O governador de São Paulo, Tarcísio de Freitas (Republicanos), vetou integralmente um projeto de lei aprovado pela Assembleia Legislativa do Estado (Alesp) que condicionava a participação em licitações estaduais à comprovação de respeito aos direitos humanos por parte das empresas interessadas. A informação foi divulgada pela coluna da jornalista Mônica Bergamo, da Folha de S.Paulo. O veto, publicado no Diário Oficial do Estado em 23 de janeiro, recai sobre proposta de autoria do deputado estadual Emidio de Souza (PT).

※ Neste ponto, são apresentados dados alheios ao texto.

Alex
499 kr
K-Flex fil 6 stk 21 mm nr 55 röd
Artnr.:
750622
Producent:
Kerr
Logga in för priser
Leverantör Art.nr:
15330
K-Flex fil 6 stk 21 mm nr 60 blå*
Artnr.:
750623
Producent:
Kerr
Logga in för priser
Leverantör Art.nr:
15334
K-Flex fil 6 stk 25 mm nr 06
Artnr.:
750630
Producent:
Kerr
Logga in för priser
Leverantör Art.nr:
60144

Tarcísio de Freitas justificou o veto alegando que o projeto é inconstitucional, pois cria um novo requisito de habilitação em licitações, matéria que, segundo ele, é de competência privativa da União. O governador, alinhado ao governo federal, citou o artigo 22 da Constituição Federal e argumentou que as regras gerais sobre licitações já estão previstas na Lei federal nº 14.133/2021, a nova Lei de Licitações, que não contempla a exigência de “idoneidade social” entre os critérios para participação em licitações.
Recentemente Tarcísio vetou também um projeto que previa atendimento a pessoas com Alzheimer, da deputada Beth Sahão (PT).
O que previa o projeto vetado?
O projeto de Emídio previa que empresas interessadas em firmar contratos com o poder público estadual apresentassem normas internas voltadas à garantia de direitos, incluindo igualdade salarial entre homens e mulheres e políticas de prevenção e combate a práticas racistas, misóginas e homofóbicas no ambiente de trabalho. A proposta foi defendida como um mecanismo para alinhar as compras públicas a princípios de direitos humanos e responsabilidade social.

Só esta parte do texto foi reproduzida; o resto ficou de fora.